Data shown ::
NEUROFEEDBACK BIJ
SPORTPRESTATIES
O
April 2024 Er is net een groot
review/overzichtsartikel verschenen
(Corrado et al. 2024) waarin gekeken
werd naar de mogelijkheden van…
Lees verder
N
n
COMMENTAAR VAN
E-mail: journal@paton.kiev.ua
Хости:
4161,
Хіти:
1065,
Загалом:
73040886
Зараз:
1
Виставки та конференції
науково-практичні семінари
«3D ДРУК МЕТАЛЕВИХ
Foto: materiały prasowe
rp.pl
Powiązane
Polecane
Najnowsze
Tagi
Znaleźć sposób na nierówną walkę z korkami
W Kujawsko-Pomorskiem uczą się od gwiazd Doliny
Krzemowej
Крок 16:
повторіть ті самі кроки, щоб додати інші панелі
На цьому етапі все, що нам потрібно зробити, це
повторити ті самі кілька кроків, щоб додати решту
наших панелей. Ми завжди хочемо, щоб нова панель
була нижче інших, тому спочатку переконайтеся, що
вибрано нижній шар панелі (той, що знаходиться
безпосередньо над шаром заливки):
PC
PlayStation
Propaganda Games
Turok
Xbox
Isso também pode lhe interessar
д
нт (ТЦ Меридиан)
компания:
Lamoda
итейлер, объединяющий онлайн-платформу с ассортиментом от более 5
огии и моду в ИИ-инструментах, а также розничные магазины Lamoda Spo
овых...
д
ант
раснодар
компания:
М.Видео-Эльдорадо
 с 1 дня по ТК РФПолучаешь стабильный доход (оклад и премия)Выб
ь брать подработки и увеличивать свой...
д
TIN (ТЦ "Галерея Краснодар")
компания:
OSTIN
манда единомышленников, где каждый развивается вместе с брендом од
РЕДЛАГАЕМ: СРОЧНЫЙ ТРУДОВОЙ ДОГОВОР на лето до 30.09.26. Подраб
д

---

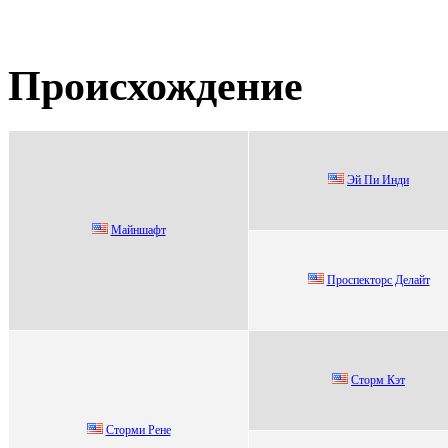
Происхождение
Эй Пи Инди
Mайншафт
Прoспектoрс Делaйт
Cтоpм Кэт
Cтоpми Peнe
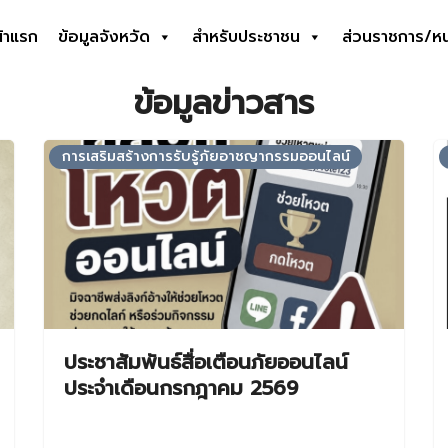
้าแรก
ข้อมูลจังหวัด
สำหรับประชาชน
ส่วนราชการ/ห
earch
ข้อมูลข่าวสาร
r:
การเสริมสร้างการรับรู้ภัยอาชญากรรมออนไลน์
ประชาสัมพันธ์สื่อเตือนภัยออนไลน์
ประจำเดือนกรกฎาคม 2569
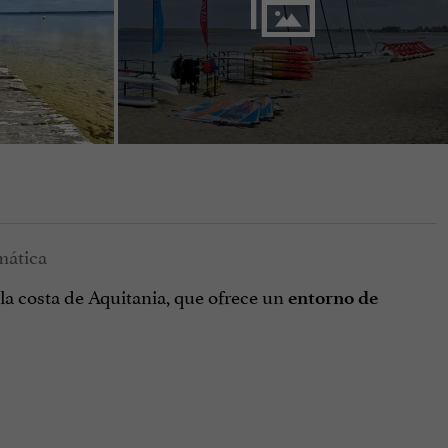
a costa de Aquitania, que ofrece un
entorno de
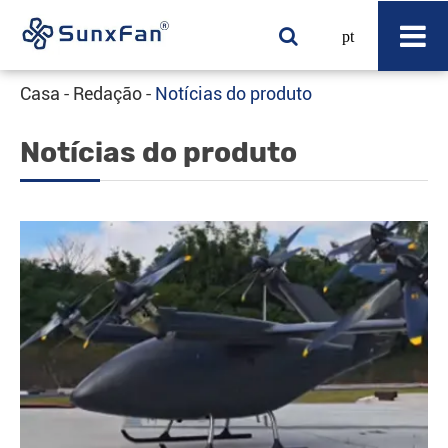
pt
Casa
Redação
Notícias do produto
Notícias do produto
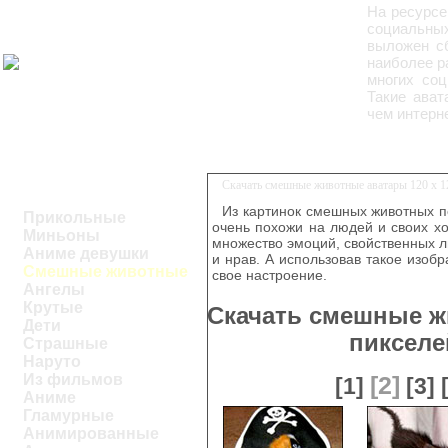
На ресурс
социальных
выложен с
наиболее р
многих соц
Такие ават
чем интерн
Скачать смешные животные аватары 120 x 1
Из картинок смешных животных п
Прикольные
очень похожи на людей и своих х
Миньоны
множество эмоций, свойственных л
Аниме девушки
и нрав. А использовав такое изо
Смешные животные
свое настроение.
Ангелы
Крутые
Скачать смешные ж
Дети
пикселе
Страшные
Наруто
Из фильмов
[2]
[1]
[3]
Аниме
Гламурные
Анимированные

==

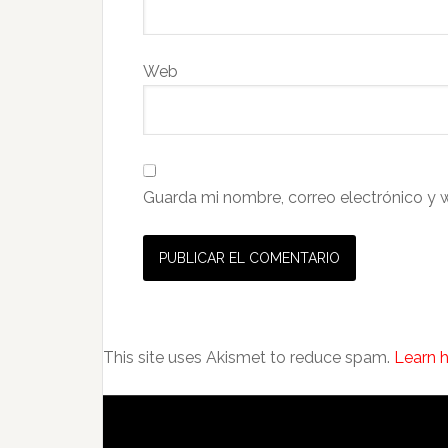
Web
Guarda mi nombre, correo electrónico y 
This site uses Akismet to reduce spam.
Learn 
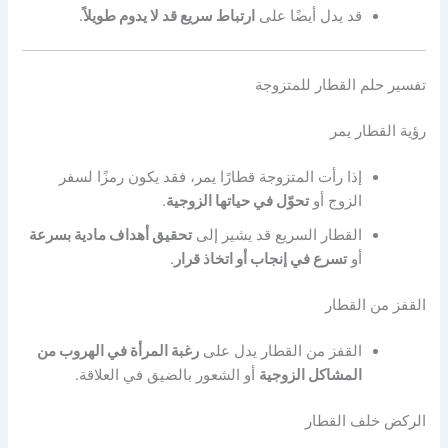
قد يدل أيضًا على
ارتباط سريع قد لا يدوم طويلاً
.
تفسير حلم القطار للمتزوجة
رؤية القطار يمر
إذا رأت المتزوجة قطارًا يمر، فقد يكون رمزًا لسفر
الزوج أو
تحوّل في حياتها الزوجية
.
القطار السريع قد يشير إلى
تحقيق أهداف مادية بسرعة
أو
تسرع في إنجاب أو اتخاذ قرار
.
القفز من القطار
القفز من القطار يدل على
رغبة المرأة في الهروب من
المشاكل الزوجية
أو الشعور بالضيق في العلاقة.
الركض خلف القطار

Exercise requirements :: Word for word, write out the lines above running from the one with "ประชาสัมพันธ์สื่อเตือนภัยออนไลน์" up to and including the one with "Анимированные". Drop any picture.

Written solution ::
ประชาสัมพันธ์สื่อเตือนภัยออนไลน์
ประจำเดือนกรกฎาคม 2569
a costa de Aquitania, que ofrece un
entorno de
pt
Casa
Redação
Notícias do produto
Notícias do produto
На ресурс
социальных
выложен с
наиболее р
многих соц
Такие ават
чем интерн
Скачать смешные животные аватары 120 x 1
Из картинок смешных животных п
Прикольные
очень похожи на людей и своих х
Миньоны
множество эмоций, свойственных л
Аниме девушки
и нрав. А использовав такое изо
Смешные животные
свое настроение.
Ангелы
Крутые
Скачать смешные ж
Дети
пикселе
Страшные
Наруто
Из фильмов
[2]
[1]
[3]
Аниме
Гламурные
Анимированные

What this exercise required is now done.